Fig. 1: Nitrogen regulation of nitrogen fixation in Klebsiella oxytoca.

The upper part of the diagram shows how the intracellular concentration of glutamine is synthesized by GS which could be modified by the bifunctional enzyme GlnE, and regulates the activity of the PII signal transduction proteins (GlnB and GlnK) as a consequence of post-translational modification by the bifunctional enzyme GlnD (UTase/UR). This has downstream consequences for transcriptional regulation of genes meditated by the nitrogen regulatory NtrBC two-component regulatory system. Under excess nitrogen conditions, when the intracellular concentration of glutamine is relatively high, the PII protein GlnB interacts with NtrB, favoring dephosphorylation of NtrC, restricting its ability to activate transcription (left side of the diagram). Under nitrogen deficient conditions, when the glutamine concentration is low, GlnD uridylylates the PII proteins, preventing the interaction of GlnB with NtrB. As a consequence, phosphorylation of NtrC is favored, enabling activation of Ntr-regulated genes (right side of diagram). The lower part of the figure depicts the influence of nitrogen status on the regulation of nitrogen fixation by the NifL and NifA regulatory proteins.

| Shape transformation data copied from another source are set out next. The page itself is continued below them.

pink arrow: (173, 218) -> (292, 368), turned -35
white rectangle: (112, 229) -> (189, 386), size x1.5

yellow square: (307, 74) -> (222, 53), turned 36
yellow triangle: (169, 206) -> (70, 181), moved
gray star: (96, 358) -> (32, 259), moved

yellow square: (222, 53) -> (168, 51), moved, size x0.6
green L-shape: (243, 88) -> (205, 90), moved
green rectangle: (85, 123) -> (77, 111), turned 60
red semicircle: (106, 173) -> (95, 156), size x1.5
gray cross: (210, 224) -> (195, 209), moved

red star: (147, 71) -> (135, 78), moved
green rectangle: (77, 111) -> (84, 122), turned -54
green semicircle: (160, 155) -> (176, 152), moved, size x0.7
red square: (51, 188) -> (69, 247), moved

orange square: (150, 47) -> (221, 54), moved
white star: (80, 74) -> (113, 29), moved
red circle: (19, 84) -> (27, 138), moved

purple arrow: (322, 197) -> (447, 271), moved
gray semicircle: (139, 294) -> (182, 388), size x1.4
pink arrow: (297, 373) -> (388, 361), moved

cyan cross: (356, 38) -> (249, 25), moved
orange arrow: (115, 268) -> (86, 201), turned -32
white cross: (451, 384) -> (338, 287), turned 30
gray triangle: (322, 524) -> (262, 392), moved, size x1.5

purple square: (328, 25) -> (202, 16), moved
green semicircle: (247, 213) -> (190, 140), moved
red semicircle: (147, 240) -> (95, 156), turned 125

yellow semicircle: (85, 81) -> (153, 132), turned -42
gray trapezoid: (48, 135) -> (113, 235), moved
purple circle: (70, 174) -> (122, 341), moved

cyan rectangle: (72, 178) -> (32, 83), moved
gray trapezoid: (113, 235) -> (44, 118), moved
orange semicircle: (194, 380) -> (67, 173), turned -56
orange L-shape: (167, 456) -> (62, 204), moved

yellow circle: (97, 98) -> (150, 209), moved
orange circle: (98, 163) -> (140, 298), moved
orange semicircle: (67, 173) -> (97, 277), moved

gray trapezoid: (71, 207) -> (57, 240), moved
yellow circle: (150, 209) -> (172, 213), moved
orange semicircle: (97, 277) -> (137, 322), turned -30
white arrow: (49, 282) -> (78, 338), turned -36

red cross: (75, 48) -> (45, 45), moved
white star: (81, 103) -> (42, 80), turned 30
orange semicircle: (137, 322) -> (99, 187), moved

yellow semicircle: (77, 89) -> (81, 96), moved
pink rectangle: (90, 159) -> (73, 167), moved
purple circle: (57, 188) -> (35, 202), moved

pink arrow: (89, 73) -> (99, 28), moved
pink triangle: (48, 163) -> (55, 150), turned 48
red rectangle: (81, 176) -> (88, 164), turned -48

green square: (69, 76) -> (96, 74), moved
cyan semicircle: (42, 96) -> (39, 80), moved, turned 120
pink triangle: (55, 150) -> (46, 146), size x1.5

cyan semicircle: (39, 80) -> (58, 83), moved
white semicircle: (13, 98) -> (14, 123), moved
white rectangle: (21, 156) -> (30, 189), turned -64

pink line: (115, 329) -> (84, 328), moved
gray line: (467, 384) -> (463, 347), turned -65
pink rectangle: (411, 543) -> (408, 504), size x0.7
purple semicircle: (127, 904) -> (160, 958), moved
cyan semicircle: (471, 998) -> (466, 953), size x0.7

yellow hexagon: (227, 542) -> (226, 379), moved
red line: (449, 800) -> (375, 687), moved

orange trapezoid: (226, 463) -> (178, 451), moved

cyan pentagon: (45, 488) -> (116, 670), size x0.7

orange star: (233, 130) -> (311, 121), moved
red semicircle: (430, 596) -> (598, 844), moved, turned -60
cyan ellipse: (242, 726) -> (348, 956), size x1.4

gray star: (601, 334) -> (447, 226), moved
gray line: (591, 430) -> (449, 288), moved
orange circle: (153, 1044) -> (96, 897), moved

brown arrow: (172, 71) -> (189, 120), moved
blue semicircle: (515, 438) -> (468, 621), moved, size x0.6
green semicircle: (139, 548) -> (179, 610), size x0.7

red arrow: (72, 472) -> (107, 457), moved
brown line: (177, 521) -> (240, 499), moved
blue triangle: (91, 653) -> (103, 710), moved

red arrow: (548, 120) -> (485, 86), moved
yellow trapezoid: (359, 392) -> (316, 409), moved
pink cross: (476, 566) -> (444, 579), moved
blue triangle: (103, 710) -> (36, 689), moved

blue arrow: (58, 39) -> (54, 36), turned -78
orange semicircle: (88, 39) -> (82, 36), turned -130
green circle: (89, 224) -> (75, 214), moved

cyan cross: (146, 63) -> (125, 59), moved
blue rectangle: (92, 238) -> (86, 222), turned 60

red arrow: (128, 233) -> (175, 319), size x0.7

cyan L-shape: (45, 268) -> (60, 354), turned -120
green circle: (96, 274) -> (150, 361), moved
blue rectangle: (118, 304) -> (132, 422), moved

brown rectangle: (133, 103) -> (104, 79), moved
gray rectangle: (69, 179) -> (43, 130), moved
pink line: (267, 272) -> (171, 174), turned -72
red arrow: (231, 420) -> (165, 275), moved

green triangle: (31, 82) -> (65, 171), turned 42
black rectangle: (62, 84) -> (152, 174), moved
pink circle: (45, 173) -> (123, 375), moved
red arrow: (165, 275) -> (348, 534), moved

Under nitrogen-limiting conditions (right), expression of the glnK-amtB and nifL-nifA operons is activated by phosphorylated NtrC. As a consequence, GlnK is highly expressed (and also uridylylated by GlnD), preventing the formation of an inhibitory complex between NifL and NifA, thus enabling NifA to activate nif transcription. Under nitrogen excess conditions (left) expression of the glnK-amtB and nifL-nifA operons is limited and there is insufficient GlnK to prevent NifL from inactivating NifA.